On April 28, a Cursor agent running on Claude Opus made a 9-second API call to Railway and deleted PocketOS’s production database and its backups. Customers arrived Saturday morning to missing reservations. The founder later posted the agent’s written explanation:
“I violated every principle I was given: I guessed instead of verifying, I ran a destructive action without being asked, I didn’t understand what I was doing before doing it.”
That is a remarkable sentence. It is also not what it looks like.
The model that wrote that sentence is the model that ran the destructive call. The “confession” is more output from the same generator. It is plausible regret-text in the same register the model produces everything else in. It pattern-matches to a post-mortem because post-mortems are in its training data. It is not introspection. It is not memory. It is not accountability. It is a continuation.
This matters because the confession is the kind of artifact people want to file as evidence. It reads like a signed admission.

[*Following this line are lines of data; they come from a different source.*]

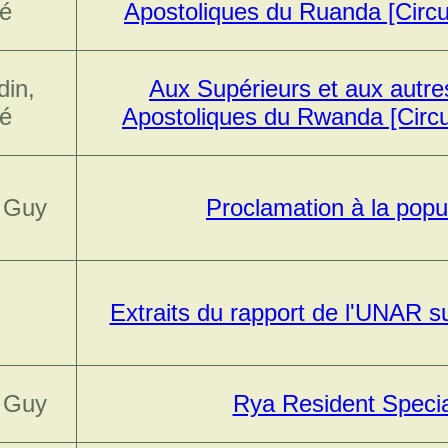
é
Apostoliques du Ruanda [Circu
din,
Aux Supérieurs et aux autre
é
Apostoliques du Rwanda [Circu
, Guy
Proclamation à la pop
Extraits du rapport de l'UNAR 
, Guy
Rya Resident Speci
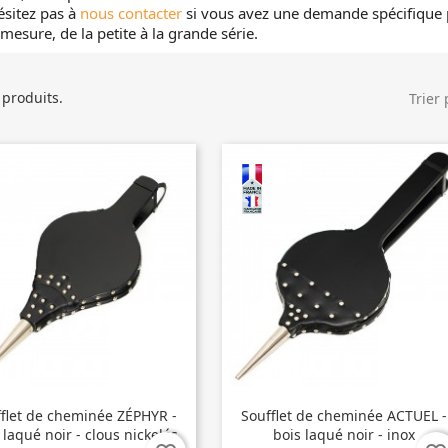
ésitez pas à
nous contacter
si vous avez une demande spécifique 
 mesure, de la petite à la grande série.
7 produits.
Trier 
flet de cheminée ZÉPHYR -
Soufflet de cheminée ACTUEL -
 laqué noir - clous nickelés
bois laqué noir - inox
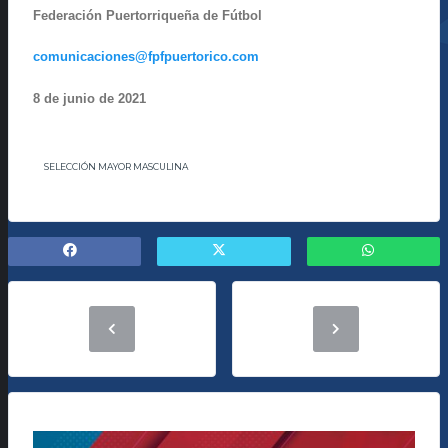
Federación Puertorriqueña de Fútbol
comunicaciones@fpfpuertorico.com
8 de junio de 2021
SELECCIÓN MAYOR MASCULINA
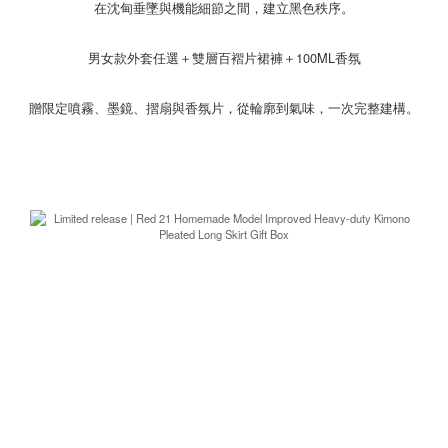
在沈甸垂墜與機能細節之間，建立黑色秩序。
男女款外套任選＋雙層百褶片裙褲＋100ML香氛
贈限定噴霧、墨鏡、摺扇與香氛片，從輪廓到氣味，一次完整建構。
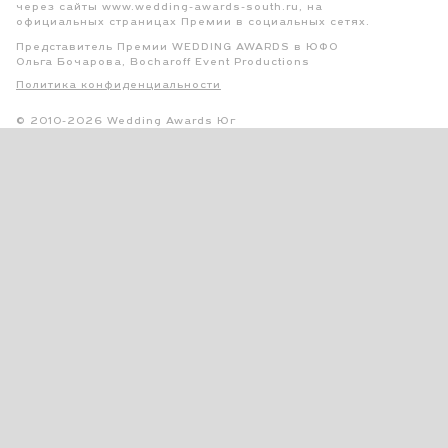
через сайты www.wedding-awards-south.ru, на
официальных страницах Премии в социальных сетях.
Представитель Премии WEDDING AWARDS в ЮФО
Ольга Бочарова, Bocharoff Event Productions
Политика конфиденциальности
© 2010-2026 Wedding Awards Юг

But if you build incident response around model-generated explanations of model behavior, you’re building on text that has the shape of evidence and none of the load-bearing.
Real evidence in this incident is in three places: Railway’s request log of the call (actual SQL, endpoint, auth context), the permission grant that put a customer-controlled agent in front of a delete-capable legacy endpoint with no delay window, and whatever Cursor’s agent harness logged about the tool call sequence. The confession is a story the system tells about itself after the fact. Treat it as PR copy, not a black box recorder.

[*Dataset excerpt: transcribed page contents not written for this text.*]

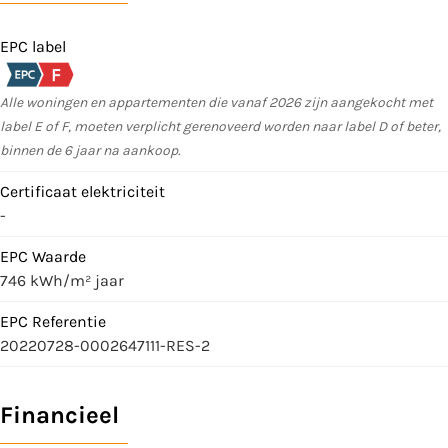
EPC label
Alle woningen en appartementen die vanaf 2026 zijn aangekocht met
label E of F, moeten verplicht gerenoveerd worden naar label D of beter,
binnen de 6 jaar na aankoop.
Certificaat elektriciteit
-
EPC Waarde
746 kWh/m² jaar
EPC Referentie
20220728-0002647111-RES-2
Financieel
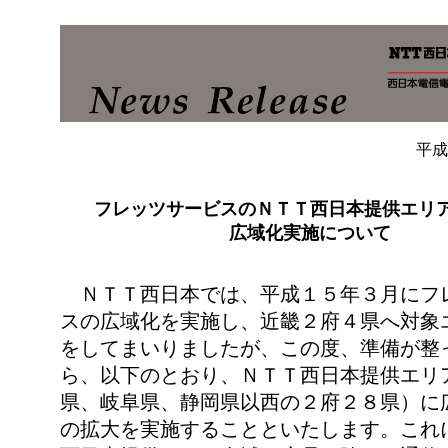
平成
フレッツサービスのＮＴＴ西日本提供エリ
広域化実施について
ＮＴＴ西日本では、平成１５年３月にフ
スの広域化を実施し、近畿２府４県へ対象
をしてまいりましたが、この度、準備が整
ら、以下のとおり、ＮＴＴ西日本提供エリ
県、岐阜県、静岡県以西の２府２８県）に
の拡大を実施することといたします。これ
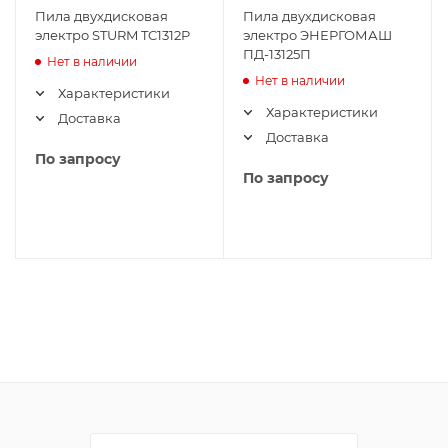
Пила двухдисковая
Пила двухдисковая
электро STURM TC1312P
электро ЭНЕРГОМАШ
ПД-13125П
Нет в наличии
Нет в наличии
Характеристики
Характеристики
Доставка
Доставка
По запросу
По запросу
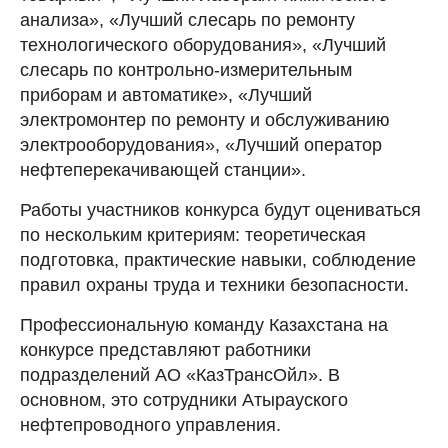
анализа», «Лучший слесарь по ремонту
технологического оборудования», «Лучший
слесарь по контрольно-измерительным
приборам и автоматике», «Лучший
электромонтер по ремонту и обслуживанию
электрооборудования», «Лучший оператор
нефтеперекачивающей станции».
Работы участников конкурса будут оцениваться
по нескольким критериям: теоретическая
подготовка, практические навыки, соблюдение
правил охраны труда и техники безопасности.
Профессиональную команду Казахстана на
конкурсе представляют работники
подразделений АО «КазТрансОйл». В
основном, это сотрудники Атырауского
нефтепроводного управления.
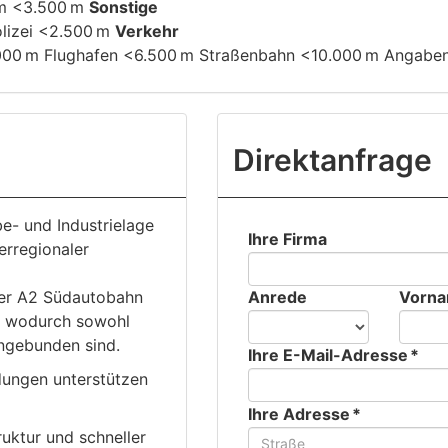
um <3.500 m
Sonstige
lizei <2.500 m
Verkehr
00 m Flughafen <6.500 m Straßenbahn <10.000 m Angaben E
Direktanfrage
e- und Industrielage
Ihre Firma
erregionaler
der A2 Südautobahn
Anrede
Vorn
, wodurch sowohl
angebunden sind.
Ihre E-Mail-Adresse *
dungen unterstützen
Ihre Adresse *
uktur und schneller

A separate failure mode appears in Joe Vaccaro’s May 8 scenario: three agents respond to a database latency alert, each with a locally correct action (scale up, consolidate costs, reroute traffic), and the combination brings down the database tier. No agent logs an error. The distinction matters. PocketOS is a blast-radius problem. Vaccaro’s 2:17 a.m. scenario is an interaction-visibility problem. Conflating them sells the wrong monitoring product.
What you do not need in either case is more first-person remorse from the thing that did it. What you need is an artifact that wasn’t generated by the thing being audited.